Dans une tribune publiée le
12 juillet dans le journal Le Monde, la ministre de l'Enseignement
supérieur et de la Recherche Valérie Pécresse
(photo ci-contre) et le secrétaire d'Etat
aux Affaires européennes Jean-Pierre Jouyet se faisaient l'avocat de la
ratification, en soulignant que le Protocole "permettrait d'alléger les
coûts de traduction, qui représentent 40% de l'investissement initial en
vue de l'obtention d'un brevet".
"Le prix de revient élevé
des brevets européens ne résulte pas des traductions", affirme pour sa
part le Comité contre le Protocole, faisant état d'une étude réalisée
par l’Office européen des brevets (OEB) qui l'estime à seulement 15%, en
moyenne, de celui du dépôt.
Actuellement, les brevets
doivent être publiés dans les langues des 32 pays membres de l'OEB. Dans
le cadre du Protocole, il y aurait trois langues "officielles" (Anglais,
Français et Allemand), et les textes pourraient être publiés dans une
seule des trois.
La ratification, déplore le
Comité, "reviendrait à admettre, en réalité, l’usage de l’anglais en
droit français et serait très dangereuse pour la pérennité de la langue
française comme langue scientifique, technique et commerciale".
Actuellement 100% des
brevets sont traduits en Français mais, avec le protocole de Londres,
"la part de la francophonie passerait à 7 %", dit-il. Car, selon le
Comité, aujourd'hui 70% des brevets sont déposés en Anglais, 23% en
Allemand et 7% en Français.
Il rappelle que sur les 31
pays concernés, seuls 13 ont ratifié ce texte et 17 ont refusé de le
signer et "continueront d’exiger une traduction obligatoire des brevets
européens dans leur langue nationale".
"L’accord de la France étant
indispensable pour que ce traité entre en vigueur, c’est elle qui
détient le sort de notre langue et du plurilinguisme", souligne le
Comité.
Pour la Compagnie nationale
des Conseils en propriété industrielle (CNCPI), la ratification "serait
un cadeau sans contrepartie aux multinationales anglo-saxonnes et
japonaises, qui pourraient déposer plus de brevets encore, et renforcer
leur hégémonie et la dépendance juridique et technologique de la France
notamment".
Le député Nicolas
Dupont-Aignan
(photo ci-contre),
député non inscrit, qui a signé la pétition, rappelle que "la
traduction en français des brevets étrangers constitue pour nos
entreprises et, pour toutes les entreprises des pays francophones, une
source d'information très importante pour appréhender les connaissances
technologiques de leurs concurrents".
Dans sa tribune du Monde,
Valérie Pécresse défendait le Protocole sur un plan économique plus
général, estimant que le brevet communautaire est "le meilleur
instrument car il est le seul qui permette d'avoir un titre unique de
protection de la propriété industrielle dans l'Union européenne".
LE MONDE 24.07.07
•
A
propos de la politique européenne des brevets, la ministre de
l'enseignement et de la recherche et le secrétaire d'Etat aux affaires
européennes se sont exprimés récemment en faveur de la ratification du
protocole de Londres (Le Monde du 12 juillet). Leur argument principal :
cette ratification, par les économies qu'elle permettrait, ne pourrait
que relancer l'innovation des PME. Argument de bon sens, nous disent les
partisans du protocole : toute économie devrait être bonne à prendre.

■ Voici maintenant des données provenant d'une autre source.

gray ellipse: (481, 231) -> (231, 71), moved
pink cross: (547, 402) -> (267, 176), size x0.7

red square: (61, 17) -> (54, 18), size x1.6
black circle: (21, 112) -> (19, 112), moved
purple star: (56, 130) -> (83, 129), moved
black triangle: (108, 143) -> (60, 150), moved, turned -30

Pourtant, à y regarder de plus près, on s'aperçoit que cet accord est
loin d'être aussi favorable qu'on pourrait le penser.

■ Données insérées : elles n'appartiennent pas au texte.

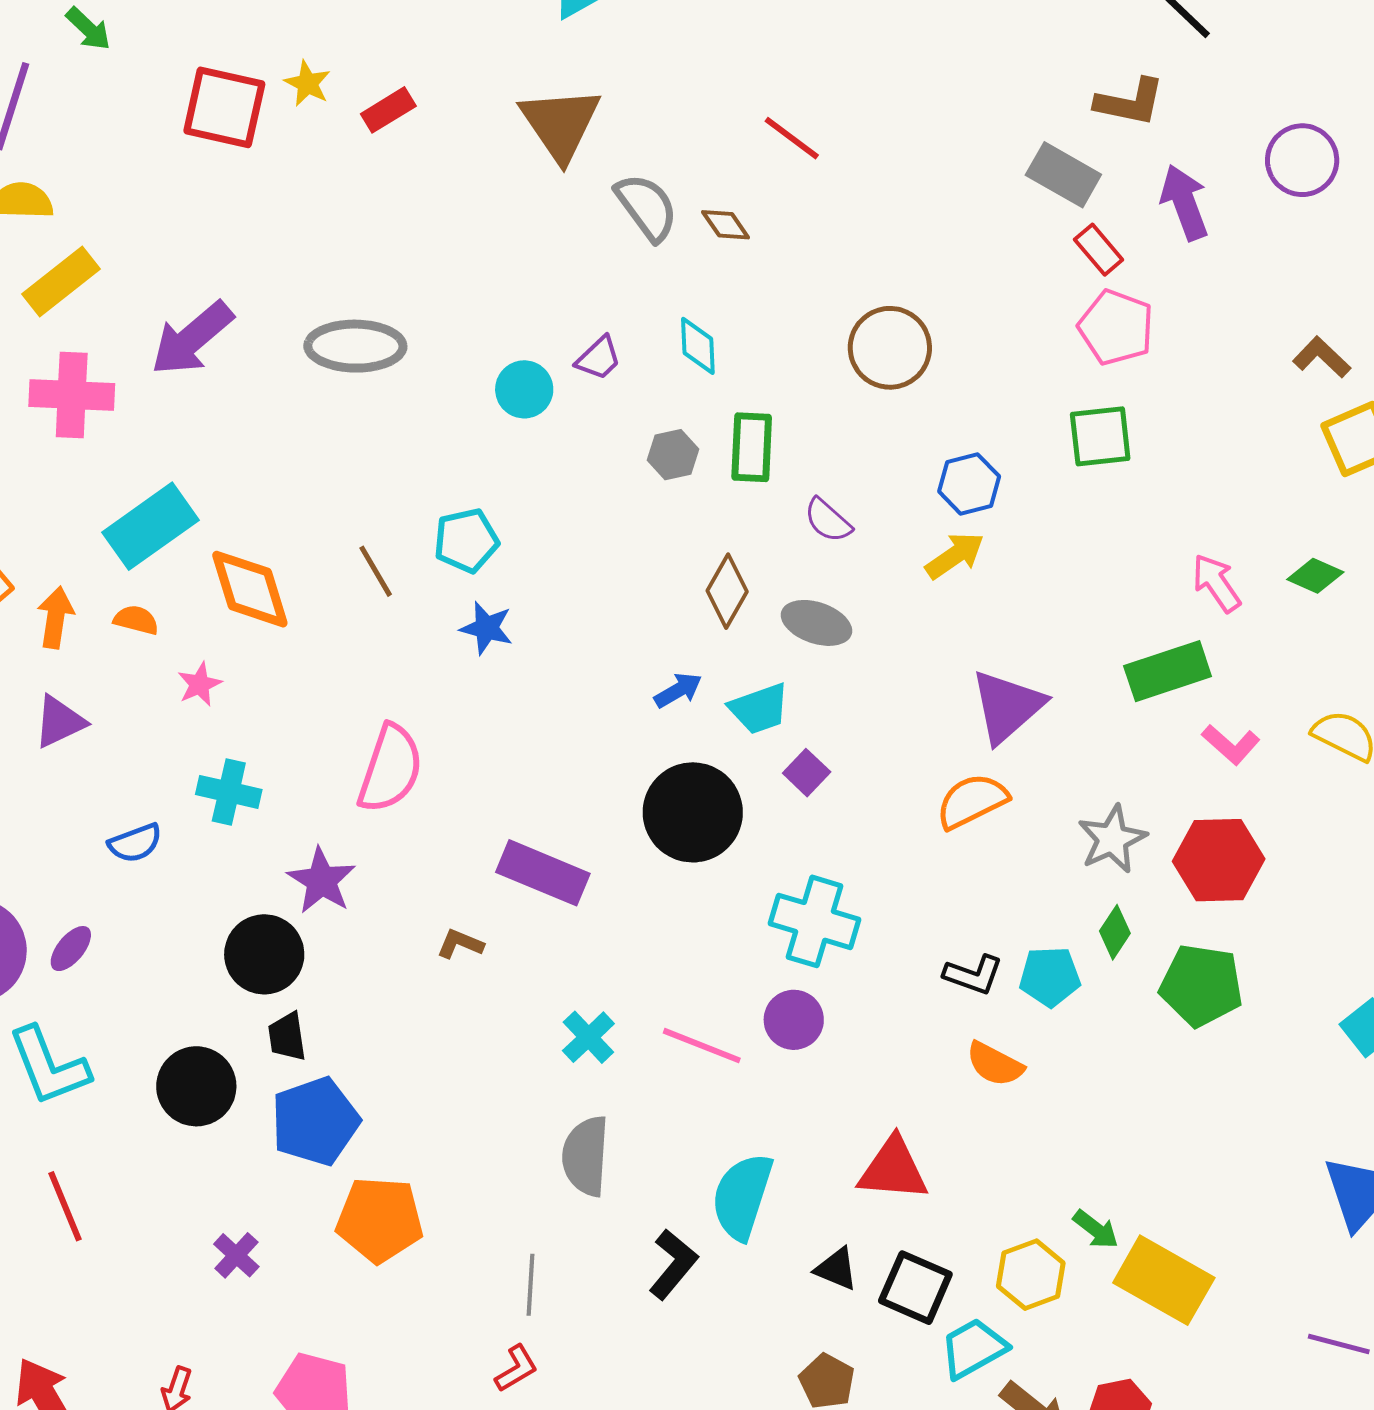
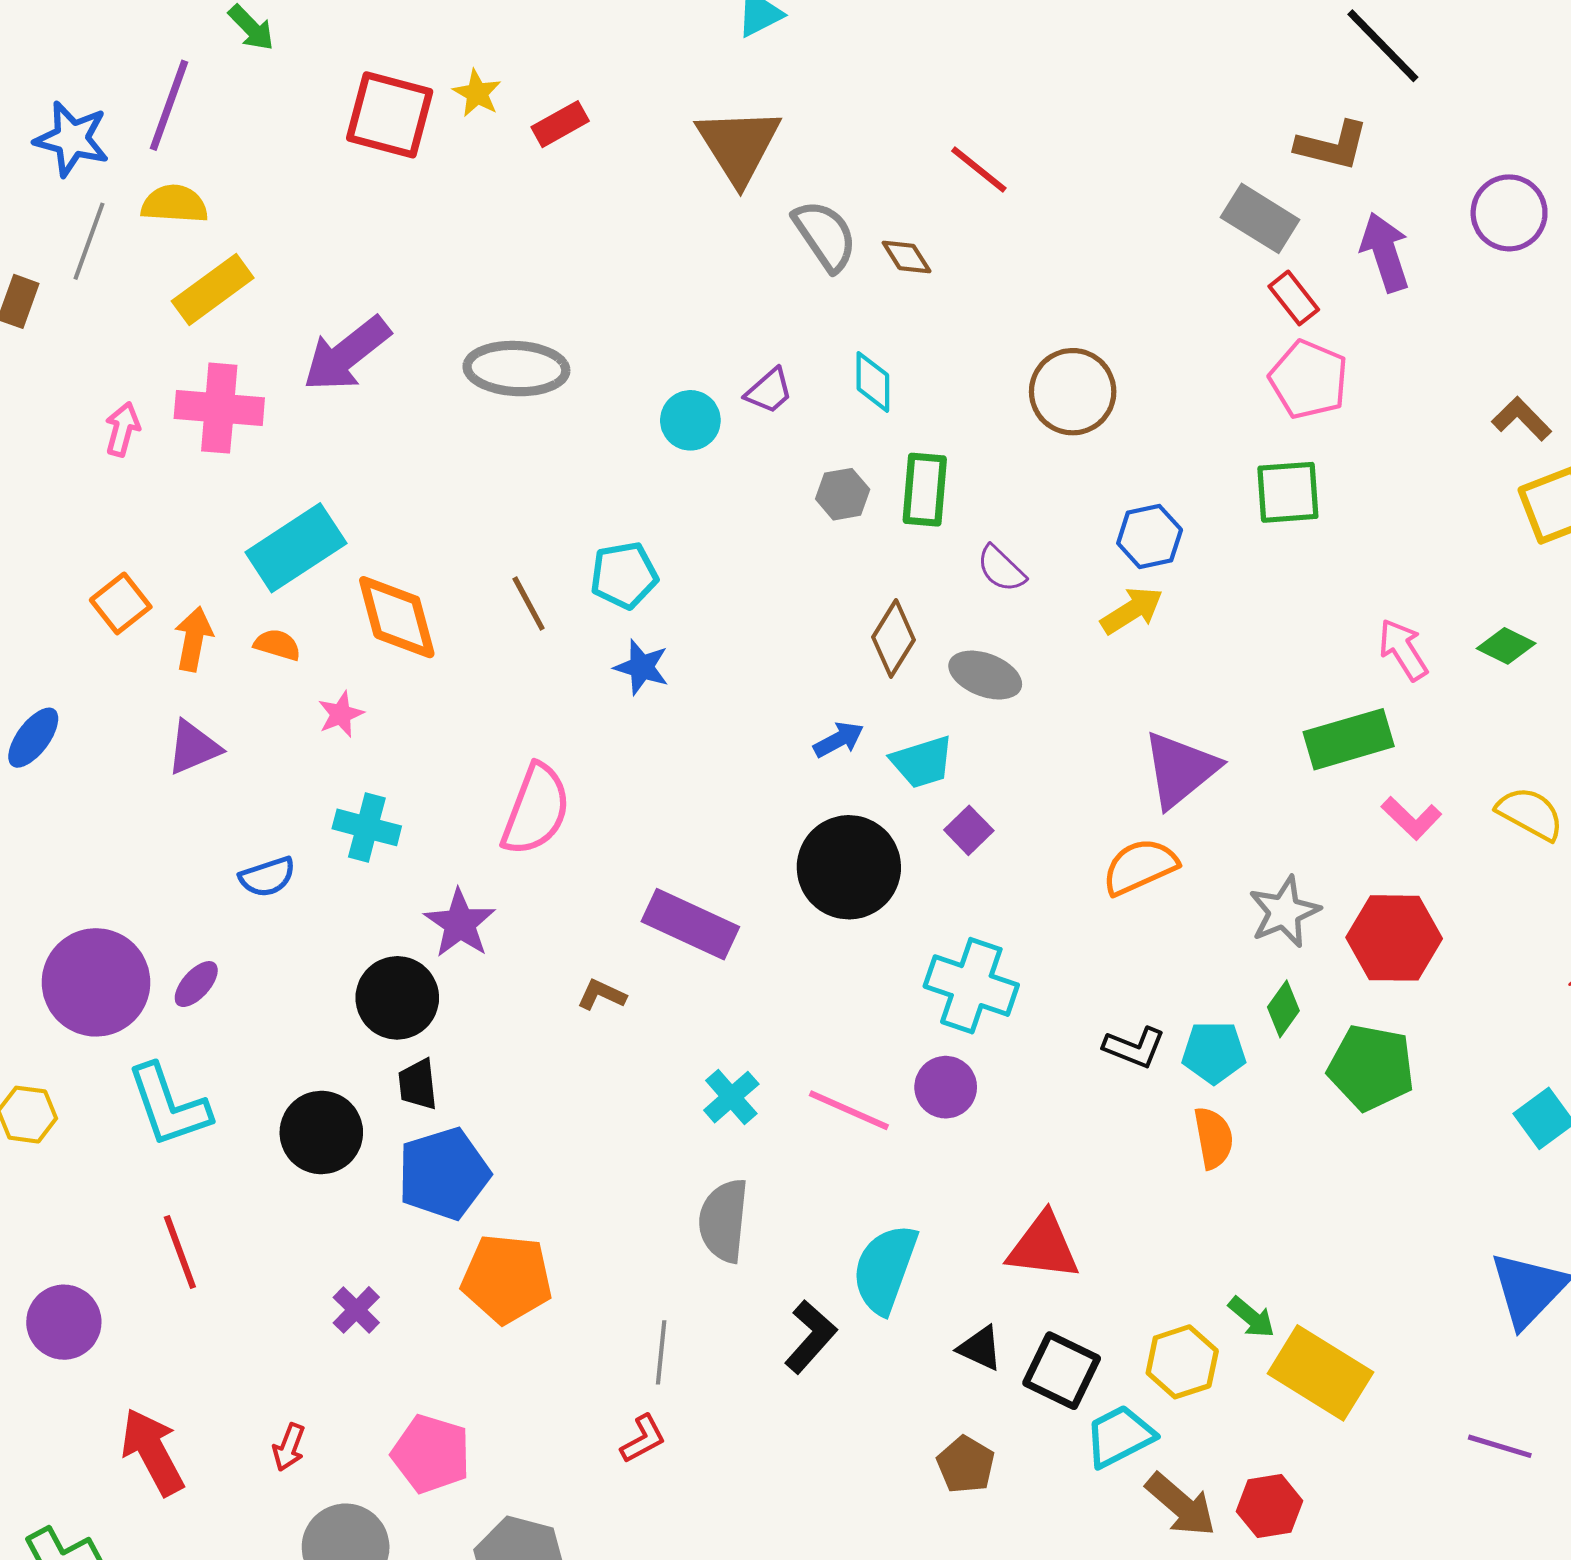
orange semicircle: (995, 1064) -> (1213, 1138), moved, turned -130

En premier lieu, on ne peut
qu'être étonné d'une relance de ce dossier vieux de plus de sept ans au
moment même où la convention sur le brevet européen est refondue en
profondeur - le brevet européen existe depuis 1978. Cette refonte
entrera en vigueur le 13 décembre 2007 et transforme radicalement la
portée juridique du protocole de Londres.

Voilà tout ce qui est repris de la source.